Background Women with a hypertensive disorder of pregnancy (HDP) have an increased risk for cardiovascular disease (CVD). It remains unknown whether this results from the HDP itself or suboptimal cardiovascular health (CVH) before the onset of a HDP. Objective To determine the association between early pregnancy CVH and the risk for a HDP. Secondly, whether early pregnancy CVH is associated with CVH and carotid intima-media thickness (CIMT) after pregnancy, irrespective of a HDP. Methods Women (normotensive [n = 7008]/HDP [n = 240]) participated in the Generation R Study. We determined CVH in early pregnancy and nine years after according to the American Heart Association criteria. CVH comprised of seven metrics (blood pressure, BMI, smoking, physical activity, diet, total-cholesterol and glucose concentrations), which were categorized and weighted as poor, intermediate or ideal (zero, one or two points).
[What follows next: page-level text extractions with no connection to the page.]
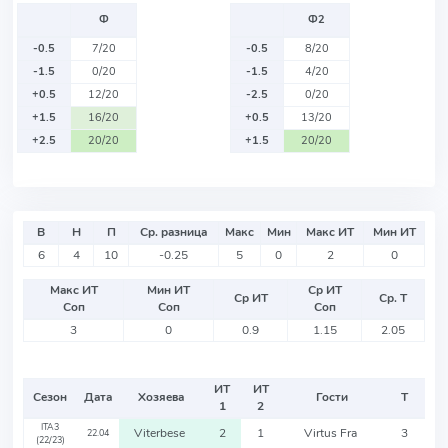
Ф
Ф2
-0.5
7/20
-0.5
8/20
-1.5
0/20
-1.5
4/20
+0.5
12/20
-2.5
0/20
+1.5
16/20
+0.5
13/20
+2.5
20/20
+1.5
20/20
В
Н
П
Ср. разница
Макс
Мин
Макс ИТ
Мин ИТ
6
4
10
-0.25
5
0
2
0
Макс ИТ
Мин ИТ
Ср ИТ
Ср ИТ
Ср. Т
Соп
Соп
Соп
3
0
0.9
1.15
2.05
ИТ
ИТ
Сезон
Дата
Хозяева
Гости
Т
1
2
ITA3
Viterbese
2
1
Virtus Fra
3
22.04
(22/23)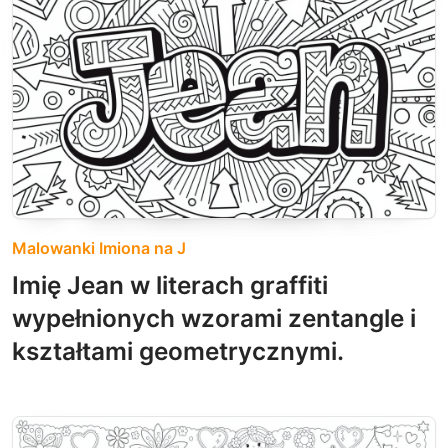
Malowanki Imiona na J
Imię Jean w literach graffiti
wypełnionych wzorami zentangle i
kształtami geometrycznymi.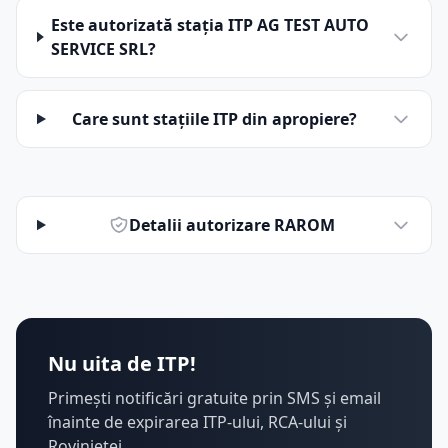
Este autorizată stația ITP AG TEST AUTO
SERVICE SRL?
Care sunt stațiile ITP din apropiere?
Detalii autorizare RAROM
Nu uita de ITP!
Primești notificări gratuite prin SMS și email
înainte de expirarea ITP-ului, RCA-ului și
Rovinietei.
All seven metrics combined created the CVH score, ranging from 0 to 14 points. CIMT nine years after pregnancy was used as a preclinical CVD marker. Results Women with higher CVH in early pregnancy had a 22% lower risk of developing a HDP than women with lower CVH. Higher blood pressure, BMI and glucose in early pregnancy were the strongest risk factors for developing a HDP. Higher CVH in early pregnancy was associated with higher CVH after pregnancy, especially after a HDP. Also, women with higher CVH in early pregnancy had a smaller CIMT, irrespective of having had a HDP. Discussion Higher CVH in early pregnancy reduces the risk of developing a HDP and CIMT thickening after pregnancy. Also, women with higher CVH in early pregnancy have higher CVH after pregnancy, especially those with a previous HDP. Remarkably, early pregnancy CVH was a better predictor of CIMT thickening than HDP. Early pregnancy CVH could be used to predict the risk of HDP and optimize CVH both in pregnancy and afterwards.